Omdat mijn treinreis zo’n 45 minuten duurt zorg ik dat ik altijd wat leesvoer bij mij heb, dus vanmorgen ging ik naar het boekenwinkeltje op het station. Ik pakte een van de tijdschriften uit het rek en liep naar de kassa…
(schoof het blad naar de kassadame)
Ik: Alstublieft
Zij: Dank u wel. Dat is dan een euro tien
(ik graai in mijn portemonnee en geef haar het geld)
Ik: Alstublieft
Zij: Dank u wel
(ze graait in de kassa naar het wisselgeld)
Zij: Alstublieft
Ik: Dank u wel
(Ze overhandigt mij het tijdschrift)
Zij: Alstublieft
Ik: Dank u wel. Tot ziens
Zij: Tot ziens
Terwijl ik naar de trein loop dringt het absurde gesprek tot mij door. Wat een overdreven correctheid en etiquette. En het erge is dat het totaal onnadenkend gebeurd, pas als je er op gaat letten bemerkt je hoe vreemd het is. Een flauwe glimlach vormt zich om mijn lippen. Ik stap de trein in en plof neer op mijn plekje: het klapstoeltje op het lege balkon, lekker veel been- en zitruimte. De conducteur fluit, de deuren sluiten en langzaam maar zeker zet de trein zich in bewezig. Ik pak mijn tijdschrijft, begin te lezen en de wereld om mij verdwijnt.
Opeens staat hij naast mij. Ik schrik mij suf. Schuin kijk ik omhoog en zie hem staan. Het is een licht getinte negroïde man van rond de 40. Onverzorgd haar, onverzorgd uiterlijk en een stelletje duffe ogen in zijn hoofd. Hij ziet eruit als een junk of een geestelijk gehandicapte man. Hij begint zijn monoloog tegen mij: of ik lekker naar mijn werk ga, wat voor werk ik doe en nog meer. Waarom voel ik mij zo ongemakkelijk en opgelaten? Wat moet die vent van me? Ik weet er niet mee om te gaan en een beetje bits geef ik de man zo goed en kwaad als ik kan antwoord terug. Hij is amper te verstaan. Hij mompelt iets over dat zijn familie dood is en zijn huis verwoest. Er valt een korte stilte en dan volgt de hamvraag waar ik eigenlijk al op zat te wachten: Heeft u 50 cent voor mij? Hij kijkt mij wezenloos aan als ik zeg dat ik geen geld bij mij heb. Stilzwijgend loopt hij verder en even later hoor ik hem een gesprek beginnen tegen zijn volgende slachtoffer.

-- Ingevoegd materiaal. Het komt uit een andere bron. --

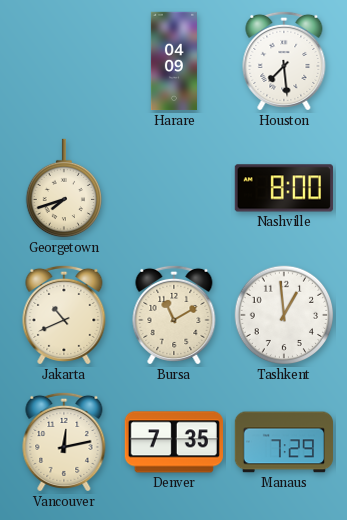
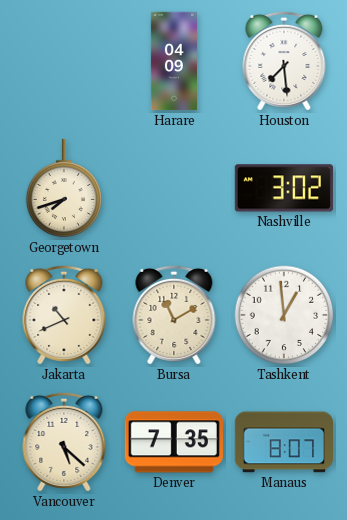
Nashville: 8:00 -> 3:02
Vancouver: 12:13 -> 5:22
Manaus: 7:29 -> 8:07
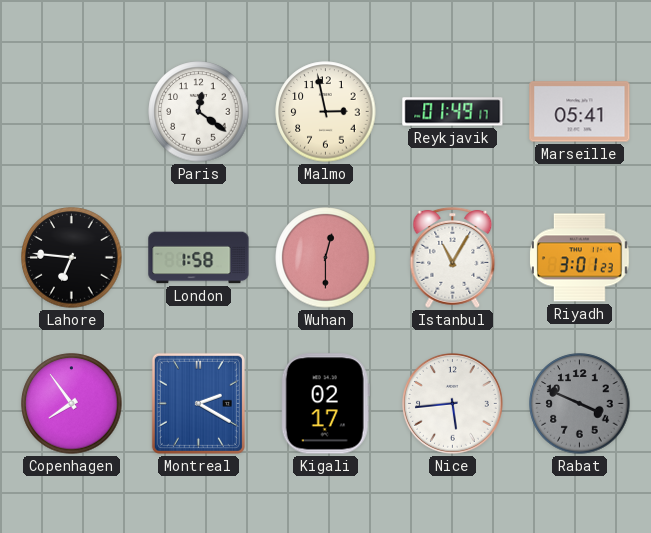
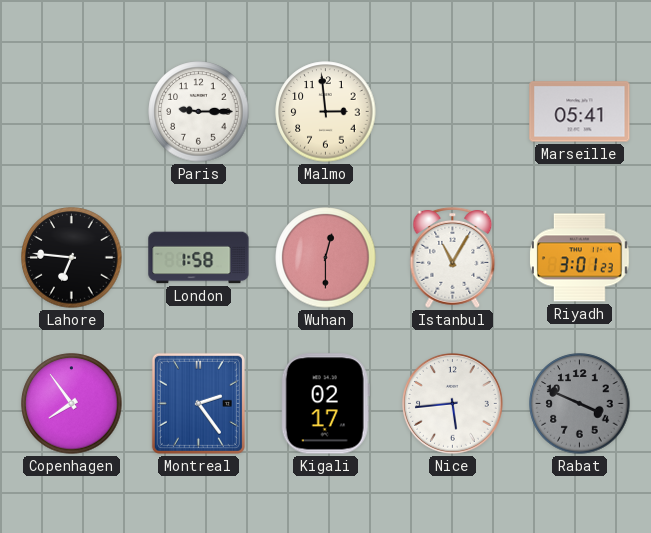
Paris: 12:21 -> 9:15
Malmo: 2:58 -> 2:59
Reykjavik: 01:49 -> none
Montreal: 2:20 -> 2:24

Waarom kan ik wel zo vriendelijk en politiek correct doen tegen een wildvreemde kassajuffrouw maar ben ik terughoudend en achterdochtig als iemand in de trein spontaan een gesprek begint? Is dit het gevolg van een verharde maatschappij waarin geen tijd meer is voor spontaniteit en vriendelijkheid? Waarom kijken we vreemd op als een vreemde ons aanspreekt? Tijd om de muur om ons heen af te breken.